Essais (1907)/Au lecteur




Au lecteur

Texte 1595
Texte 1907



AV LECTEUR


C’est icy vn Liure de bonne foy, Lecteur. Il t’aduertit dés l’entrée, que ie ne m’y suis proposé aucune fin, que domestique et priuee : ie n’y ay eu nulle considération de ton seruice, ny de ma gloire : mes forces ne sont pas capables d’vn tel dessein. Ie l’ay voué à la commodité particulière de mes parens et amis : à ce que m’ayans perdu (ce qu’ils ont à faire bien tost) ils y puissent retrouuer aucuns traicts de mes conditions et humeurs, et que par ce moyen ils nourrissent plus entière et plus visue la connoissance qu’ils ont eu de moy. Si c’eust esté pour rechercher la faueur du monde, ie me fusse mieus paré et me presanterois en vne marche estudiee. Ie veux qu’on m’y voye en ma façon simple, naturelle et ordinaire, sans contantion et artifice : car c’est moy que ie peins. Mes défauts s’y liront au vif et ma forme naifue, autant que la reuerence publique me l’a permis. Que si l’eusse esté entre ces nations qu’on dit viure encore souz la douce liberté des premières loix de nature, ie t’asseure que ie m’y fusse tres-volontiers peint tout entier, et tout nud. Ainsi, Lecteur, ie suis moy-mesme la matière de mon liure, ce n’est pas raison que tu employes ton loisir en vn subiect si friuole et si vain. A Dieu donq. De Montaigne, ce premier de mars, mille cinq cens quattre vins.



Nota. — Ce texte a été collationné sur l’exemplaire de l’édition de 1595 (éditée à Paris, à cette date, par Abel Langelier), appartenant à la Bibliothèque nationale, no 15 de la collection Payen. — En ce qui concerne spécialement l’avis au lecteur ci-dessus, se reporter aux Notes, I, 14,1, Liure.


L’AUTEUR AU LECTEUR


Ce livre, lecteur, est un livre de bonne foi.
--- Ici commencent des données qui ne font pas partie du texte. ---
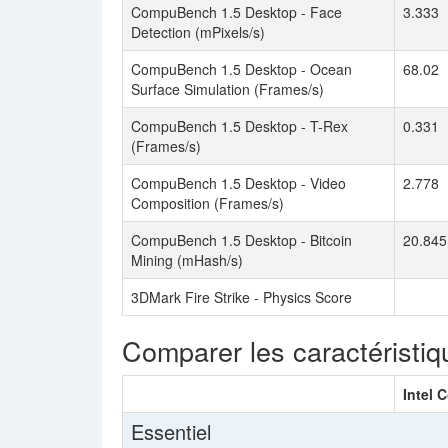
CompuBench 1.5 Desktop - Face
3.333
Detection (mPixels/s)
CompuBench 1.5 Desktop - Ocean
68.02
Surface Simulation (Frames/s)
CompuBench 1.5 Desktop - T-Rex
0.331
(Frames/s)
CompuBench 1.5 Desktop - Video
2.778
Composition (Frames/s)
CompuBench 1.5 Desktop - Bitcoin
20.845
Mining (mHash/s)
3DMark Fire Strike - Physics Score
Comparer les caractéristiq
Intel 
Essentiel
Il t’avertit, dès le début, que je ne l’ai écrit que pour moi et quelques intimes, sans me préoccuper qu’il pût être pour toi de quelque intérêt, ou passer à la postérité ; de si hautes visées sont au-dessus de ce dont je suis capable. Je le destine particulièrement à mes parents et à mes amis, afin que lorsque je ne serai plus, ce qui ne peut tarder, ils y retrouvent quelques traces de mon caractère et de mes idées et, par là, conservent encore plus entière et plus vive la connaissance qu’ils ont de moi. Si je m’étais proposé de rechercher la faveur du public, je me serais mieux attifé et me présenterais sous une forme étudiée pour produire meilleur effet ; je tiens, au contraire, à ce qu’on m’y voie en toute simplicité, tel que je suis d’habitude, au naturel, sans que mon maintien soit composé ou que j’use d’artifice, car c’est moi que je dépeins. Mes défauts s’y montreront au vif et l’on m’y verra dans toute mon ingénuité, tant au physique qu’au moral, autant du moins que les convenances le permettent. Si j’étais né parmi ces populations qu’on dit vivre encore sous la douce liberté des lois primitives de la nature, je me serais très volontiers, je t’assure, peint tout entier et dans la plus complète nudité.

Ainsi, lecteur, c’est moi-même qui fais l’objet de mon livre ; peut-être n’est-ce pas là une raison suffisante pour que tu emploies tes loisirs à un sujet aussi peu sérieux et de si minime importance.

Sur ce, à la grâce de Dieu.

À Montaigne, ce 1er mars 1580.



Nota. — Cette traduction a été faite d’après l’édition de 1595, en tenant compte toutefois de quelques variantes du manuscrit de Bordeaux, complétant ou accentuant la pensée de l’auteur. — Ces variantes, dont le relevé est donné dans le quatrième volume, sont pour la plupart de très minime importance : elles portent en très grand nombre sur l’orthographe ; de-ci, de-là, constituent des additions ou des suppressions de mots ou encore des substitutions d’un mot à un autre, soit pour éviter des répétitions, soit pour préciser ; et parfois, mais rarement, de légères modifications dans la construction de membres de phrase ; dans la quantité, il n’en est pas une qui modifie sensiblement le sens. Celles dont il a été tenu compte sont signalées par un astérique (*).